- _About this exercise_:
Find the line containing "MITSUBISHI UND NISSAN" in the entries below. Restate it and each line after it, word for word, up to and including the line containing "sus viviendas".

(Records excerpted from a collection)
────────────────
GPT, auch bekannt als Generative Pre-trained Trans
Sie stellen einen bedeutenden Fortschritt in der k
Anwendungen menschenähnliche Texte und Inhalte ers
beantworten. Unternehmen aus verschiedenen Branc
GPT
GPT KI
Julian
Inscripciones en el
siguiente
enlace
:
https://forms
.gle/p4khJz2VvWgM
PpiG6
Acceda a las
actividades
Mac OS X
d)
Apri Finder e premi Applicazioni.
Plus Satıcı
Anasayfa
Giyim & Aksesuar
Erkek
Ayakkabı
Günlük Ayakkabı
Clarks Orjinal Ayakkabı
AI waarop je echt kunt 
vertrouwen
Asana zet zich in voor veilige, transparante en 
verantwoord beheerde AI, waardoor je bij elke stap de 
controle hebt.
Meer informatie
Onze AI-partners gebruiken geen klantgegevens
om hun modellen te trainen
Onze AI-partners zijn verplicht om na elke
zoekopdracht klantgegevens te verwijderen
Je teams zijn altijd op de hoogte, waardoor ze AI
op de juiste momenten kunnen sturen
────────────────
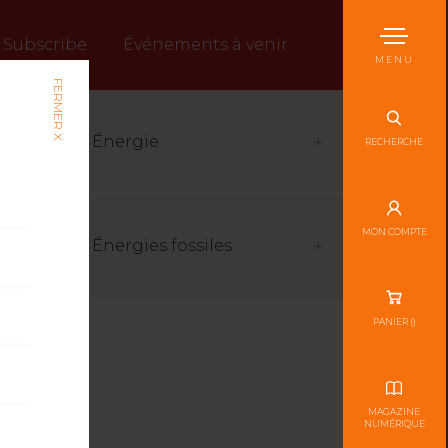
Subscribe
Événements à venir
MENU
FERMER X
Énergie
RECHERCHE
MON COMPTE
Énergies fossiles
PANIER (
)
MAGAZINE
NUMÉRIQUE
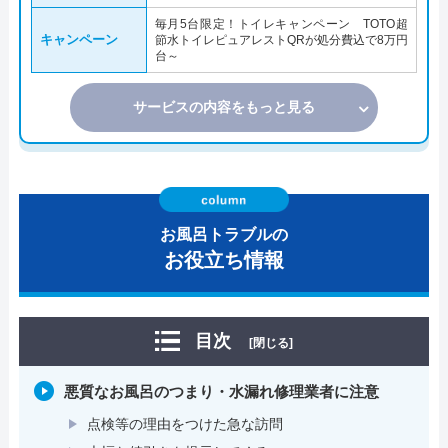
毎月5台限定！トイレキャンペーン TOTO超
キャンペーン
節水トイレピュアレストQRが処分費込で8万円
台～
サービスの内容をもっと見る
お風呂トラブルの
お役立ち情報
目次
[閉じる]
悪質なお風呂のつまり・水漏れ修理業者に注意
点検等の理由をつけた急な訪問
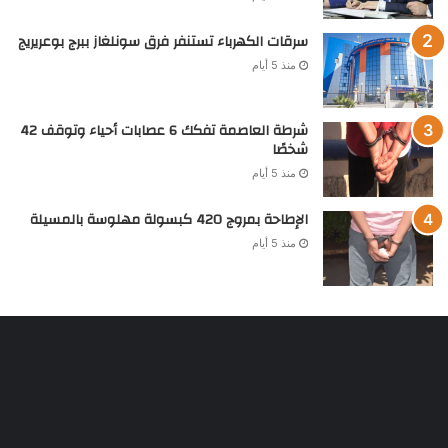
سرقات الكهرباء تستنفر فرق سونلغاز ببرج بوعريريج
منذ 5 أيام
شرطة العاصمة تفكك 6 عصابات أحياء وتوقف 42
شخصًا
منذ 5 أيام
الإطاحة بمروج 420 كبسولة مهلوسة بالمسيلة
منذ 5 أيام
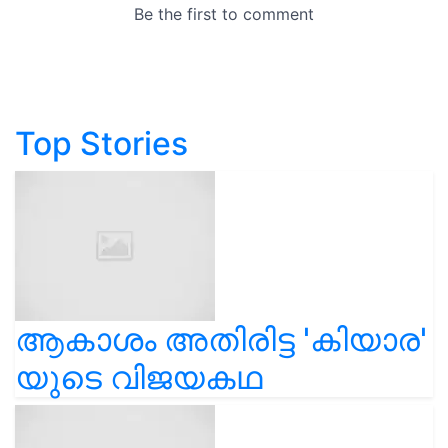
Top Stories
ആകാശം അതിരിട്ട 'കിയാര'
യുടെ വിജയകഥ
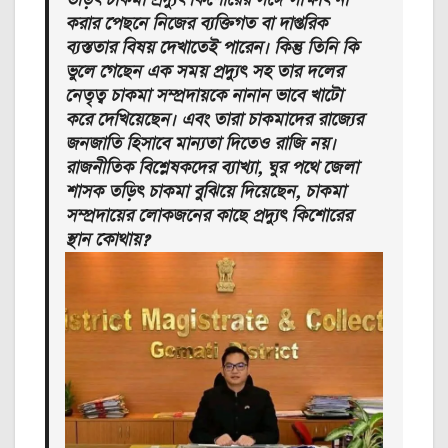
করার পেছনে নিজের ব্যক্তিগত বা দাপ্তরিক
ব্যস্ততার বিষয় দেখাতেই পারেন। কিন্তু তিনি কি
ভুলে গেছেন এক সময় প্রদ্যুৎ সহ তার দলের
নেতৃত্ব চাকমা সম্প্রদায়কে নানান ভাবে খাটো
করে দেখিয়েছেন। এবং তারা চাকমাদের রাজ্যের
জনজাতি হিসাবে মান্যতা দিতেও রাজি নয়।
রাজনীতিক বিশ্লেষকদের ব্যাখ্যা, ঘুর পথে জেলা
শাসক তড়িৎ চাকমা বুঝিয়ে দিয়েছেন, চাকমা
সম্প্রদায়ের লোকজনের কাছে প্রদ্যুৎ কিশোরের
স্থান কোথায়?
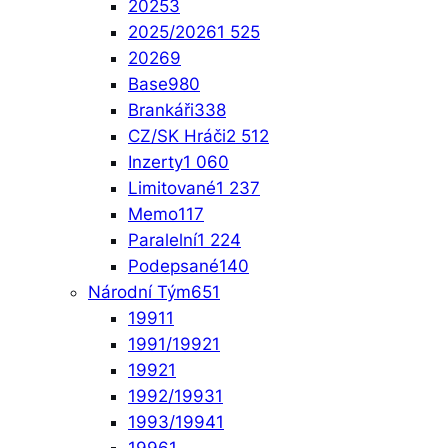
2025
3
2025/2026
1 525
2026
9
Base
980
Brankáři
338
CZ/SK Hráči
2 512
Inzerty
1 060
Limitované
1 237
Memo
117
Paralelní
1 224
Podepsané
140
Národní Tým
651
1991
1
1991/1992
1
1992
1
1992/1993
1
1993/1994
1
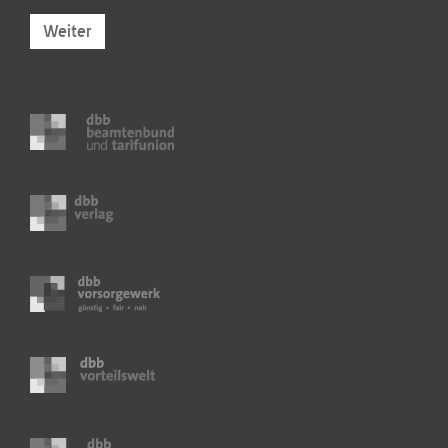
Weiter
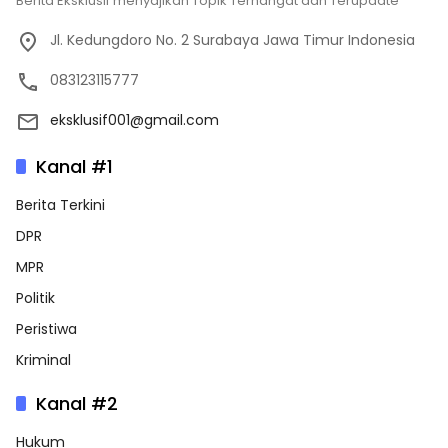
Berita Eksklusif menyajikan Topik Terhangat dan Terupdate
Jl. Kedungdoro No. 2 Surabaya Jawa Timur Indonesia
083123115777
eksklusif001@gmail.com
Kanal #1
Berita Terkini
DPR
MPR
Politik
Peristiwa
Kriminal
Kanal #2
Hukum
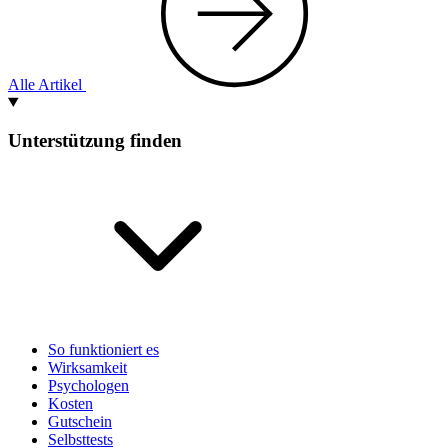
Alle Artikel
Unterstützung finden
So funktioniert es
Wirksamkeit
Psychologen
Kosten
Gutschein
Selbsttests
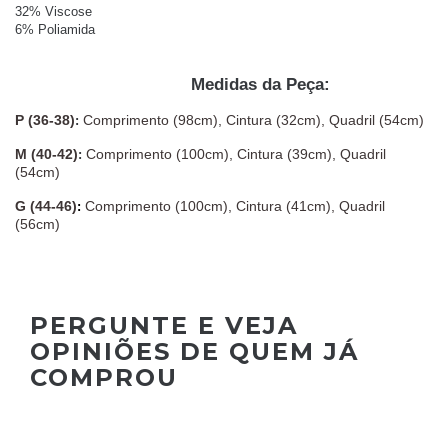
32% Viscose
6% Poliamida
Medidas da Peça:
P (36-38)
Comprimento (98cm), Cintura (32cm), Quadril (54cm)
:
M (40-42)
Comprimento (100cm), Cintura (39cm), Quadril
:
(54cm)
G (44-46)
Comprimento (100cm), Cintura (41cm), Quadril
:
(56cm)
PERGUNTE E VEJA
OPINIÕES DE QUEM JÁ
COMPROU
────────────────
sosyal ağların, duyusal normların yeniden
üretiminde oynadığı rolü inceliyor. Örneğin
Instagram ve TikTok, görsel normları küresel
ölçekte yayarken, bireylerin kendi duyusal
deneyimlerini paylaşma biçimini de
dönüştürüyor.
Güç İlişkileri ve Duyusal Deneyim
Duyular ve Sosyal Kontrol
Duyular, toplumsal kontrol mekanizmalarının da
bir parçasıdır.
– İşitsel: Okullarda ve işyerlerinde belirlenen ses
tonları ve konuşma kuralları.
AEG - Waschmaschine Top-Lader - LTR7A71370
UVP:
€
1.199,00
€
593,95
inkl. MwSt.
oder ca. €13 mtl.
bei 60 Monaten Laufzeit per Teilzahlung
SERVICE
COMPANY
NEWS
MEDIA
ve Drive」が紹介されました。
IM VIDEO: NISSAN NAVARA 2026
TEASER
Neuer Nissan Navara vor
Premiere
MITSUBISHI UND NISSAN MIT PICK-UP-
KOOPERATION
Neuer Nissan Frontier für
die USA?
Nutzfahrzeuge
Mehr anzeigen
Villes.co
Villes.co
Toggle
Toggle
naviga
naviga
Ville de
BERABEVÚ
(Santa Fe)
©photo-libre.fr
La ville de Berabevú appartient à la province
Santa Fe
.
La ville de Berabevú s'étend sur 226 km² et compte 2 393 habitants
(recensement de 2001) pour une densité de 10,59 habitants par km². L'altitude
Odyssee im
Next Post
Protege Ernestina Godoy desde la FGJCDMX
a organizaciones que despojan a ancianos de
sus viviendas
────────────────
- _Written answer_:
MITSUBISHI UND NISSAN MIT PICK-UP-
KOOPERATION
Neuer Nissan Frontier für
die USA?
Nutzfahrzeuge
Mehr anzeigen
Villes.co
Villes.co
Toggle
Toggle
naviga
naviga
Ville de
BERABEVÚ
(Santa Fe)
©photo-libre.fr
La ville de Berabevú appartient à la province
Santa Fe
.
La ville de Berabevú s'étend sur 226 km² et compte 2 393 habitants
(recensement de 2001) pour une densité de 10,59 habitants par km². L'altitude
Odyssee im
Next Post
Protege Ernestina Godoy desde la FGJCDMX
a organizaciones que despojan a ancianos de
sus viviendas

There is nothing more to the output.